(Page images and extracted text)
-=-=-

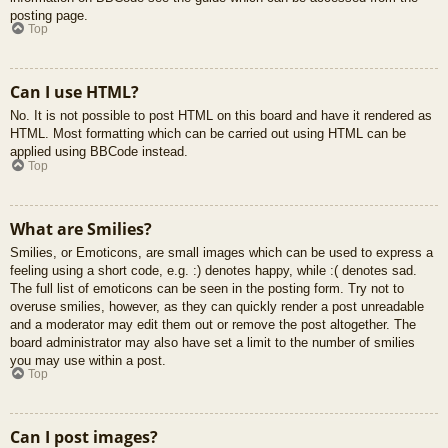
posting page.
Top
Can I use HTML?
No. It is not possible to post HTML on this board and have it rendered as
HTML. Most formatting which can be carried out using HTML can be
applied using BBCode instead.
Top
What are Smilies?
Smilies, or Emoticons, are small images which can be used to express a
feeling using a short code, e.g. :) denotes happy, while :( denotes sad.
The full list of emoticons can be seen in the posting form. Try not to
overuse smilies, however, as they can quickly render a post unreadable
and a moderator may edit them out or remove the post altogether. The
board administrator may also have set a limit to the number of smilies
you may use within a post.
Top
Can I post images?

-=-=-

Retype all the entries word for word; the pictures stay out.

posting page.
Top
Can I use HTML?
No. It is not possible to post HTML on this board and have it rendered as
HTML. Most formatting which can be carried out using HTML can be
applied using BBCode instead.
Top
What are Smilies?
Smilies, or Emoticons, are small images which can be used to express a
feeling using a short code, e.g. :) denotes happy, while :( denotes sad.
The full list of emoticons can be seen in the posting form. Try not to
overuse smilies, however, as they can quickly render a post unreadable
and a moderator may edit them out or remove the post altogether. The
board administrator may also have set a limit to the number of smilies
you may use within a post.
Top
Can I post images?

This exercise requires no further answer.